* **Problem details**
Counting task for the entries below: give the number of lines that contain the word "Lists", with no other text.

* **Data for review**
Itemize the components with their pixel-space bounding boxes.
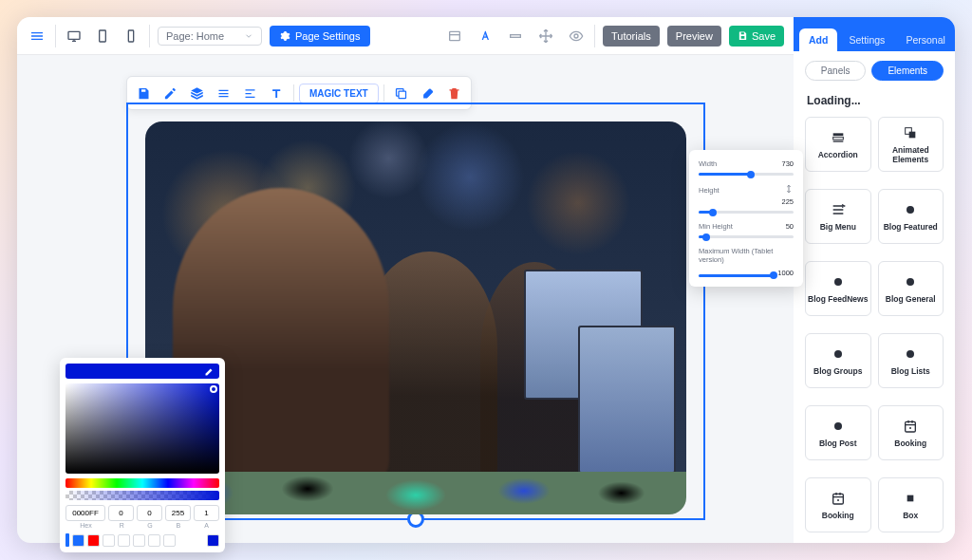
svg-point-13 — [834, 278, 842, 286]
height-value: 225 — [781, 197, 794, 206]
topbar: Page: Home Page Settings Tutorials Previ… — [17, 17, 794, 55]
swatch[interactable] — [87, 534, 100, 547]
sidebar-tab-settings[interactable]: Settings — [839, 28, 894, 51]
a-input[interactable]: 1 — [194, 505, 219, 521]
element-accordion[interactable]: Accordion — [805, 117, 871, 172]
tablet-icon[interactable] — [92, 26, 113, 47]
desktop-icon[interactable] — [64, 26, 84, 47]
bigmenu-icon — [830, 201, 847, 218]
color-picker-header[interactable] — [65, 364, 219, 379]
dot-icon — [902, 273, 919, 290]
element-animated-elements[interactable]: Animated Elements — [878, 117, 944, 172]
alpha-slider[interactable] — [65, 491, 219, 500]
sidebar-subtab-elements[interactable]: Elements — [871, 61, 944, 81]
swatch[interactable] — [148, 534, 160, 547]
element-label: Accordion — [818, 151, 858, 159]
swatch[interactable] — [103, 534, 115, 547]
svg-point-12 — [907, 206, 914, 214]
sidebar-subtabs: PanelsElements — [794, 51, 955, 90]
save-button[interactable]: Save — [729, 26, 784, 47]
gear-icon — [279, 30, 290, 42]
element-label: Box — [903, 512, 918, 520]
svg-rect-6 — [399, 91, 406, 99]
svg-point-16 — [907, 350, 914, 358]
sidebar-subtab-panels[interactable]: Panels — [805, 61, 867, 81]
swatch[interactable] — [118, 534, 130, 547]
svg-rect-3 — [450, 31, 460, 40]
eye-icon[interactable] — [566, 26, 587, 47]
calendar-icon — [830, 490, 847, 507]
saturation-gradient[interactable] — [65, 383, 219, 474]
sidebar-heading: Loading... — [794, 90, 955, 117]
canvas[interactable]: MAGIC TEXT Width730 — [17, 55, 794, 543]
svg-rect-1 — [100, 30, 106, 42]
svg-rect-9 — [832, 140, 843, 141]
hue-slider[interactable] — [65, 478, 219, 488]
tutorials-button[interactable]: Tutorials — [603, 26, 660, 47]
element-blog-groups[interactable]: Blog Groups — [805, 333, 871, 388]
element-label: Animated Elements — [879, 146, 944, 164]
element-label: Blog General — [886, 295, 936, 304]
sidebar-tab-add[interactable]: Add — [799, 28, 837, 51]
text-tool-icon[interactable] — [475, 26, 495, 47]
element-blog-feednews[interactable]: Blog FeedNews — [805, 261, 871, 316]
chevron-down-icon — [244, 31, 253, 41]
mobile-icon[interactable] — [121, 26, 141, 47]
g-input[interactable]: 0 — [137, 505, 162, 521]
height-slider[interactable] — [699, 211, 794, 214]
layout-icon[interactable] — [444, 26, 465, 47]
hero-image[interactable] — [145, 121, 686, 492]
element-label: Blog Featured — [884, 223, 938, 232]
size-panel: Width730 Height 225 Min Height50 Maximum… — [689, 150, 803, 287]
eyedropper-icon — [204, 365, 215, 377]
width-value: 730 — [781, 159, 794, 168]
svg-point-19 — [909, 427, 911, 429]
element-booking[interactable]: Booking — [878, 405, 944, 460]
row-icon[interactable] — [505, 26, 526, 47]
page-settings-button[interactable]: Page Settings — [270, 26, 370, 47]
r-input[interactable]: 0 — [108, 505, 134, 521]
dot-icon — [902, 201, 919, 218]
element-label: Booking — [822, 512, 854, 520]
svg-rect-20 — [832, 494, 843, 504]
current-color-swatch — [207, 534, 219, 547]
sidebar: AddSettingsPersonal PanelsElements Loadi… — [794, 17, 955, 543]
element-booking[interactable]: Booking — [805, 477, 871, 532]
hex-input[interactable]: 0000FF — [65, 505, 105, 521]
dot-icon — [902, 345, 919, 363]
swatch[interactable] — [133, 534, 145, 547]
element-blog-post[interactable]: Blog Post — [805, 405, 871, 460]
page-selector[interactable]: Page: Home — [158, 27, 262, 46]
element-label: Blog Lists — [891, 367, 930, 376]
swatch[interactable] — [72, 534, 84, 547]
magic-text-button[interactable]: MAGIC TEXT — [299, 84, 379, 103]
element-box[interactable]: Box — [878, 477, 944, 532]
color-swatches — [65, 533, 219, 547]
b-input[interactable]: 255 — [165, 505, 191, 521]
element-blog-featured[interactable]: Blog Featured — [878, 189, 944, 244]
element-blog-general[interactable]: Blog General — [878, 261, 944, 316]
maxwidth-slider[interactable] — [699, 274, 774, 277]
element-big-menu[interactable]: Big Menu — [805, 189, 871, 244]
sidebar-tab-personal[interactable]: Personal — [896, 28, 954, 51]
svg-rect-18 — [906, 421, 916, 432]
page-selector-label: Page: Home — [166, 30, 236, 42]
animated-icon — [902, 124, 919, 141]
accordion-icon — [830, 129, 847, 146]
minheight-slider[interactable] — [699, 235, 794, 238]
element-blog-lists[interactable]: Blog Lists — [878, 333, 944, 388]
auto-height-icon — [784, 184, 794, 194]
swatch[interactable] — [163, 534, 176, 547]
element-label: Blog Post — [819, 439, 857, 448]
move-icon[interactable] — [535, 26, 556, 47]
height-label: Height — [699, 186, 720, 195]
color-picker: 0000FF 0 0 255 1 Hex R G B A — [60, 358, 225, 552]
menu-icon[interactable] — [27, 26, 47, 47]
image-border-pattern — [145, 472, 686, 514]
width-label: Width — [699, 159, 717, 168]
svg-point-14 — [907, 278, 914, 286]
svg-rect-22 — [907, 495, 914, 501]
svg-point-21 — [837, 499, 839, 501]
preview-button[interactable]: Preview — [667, 26, 721, 47]
width-slider[interactable] — [699, 173, 794, 176]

* **Expected answer**
2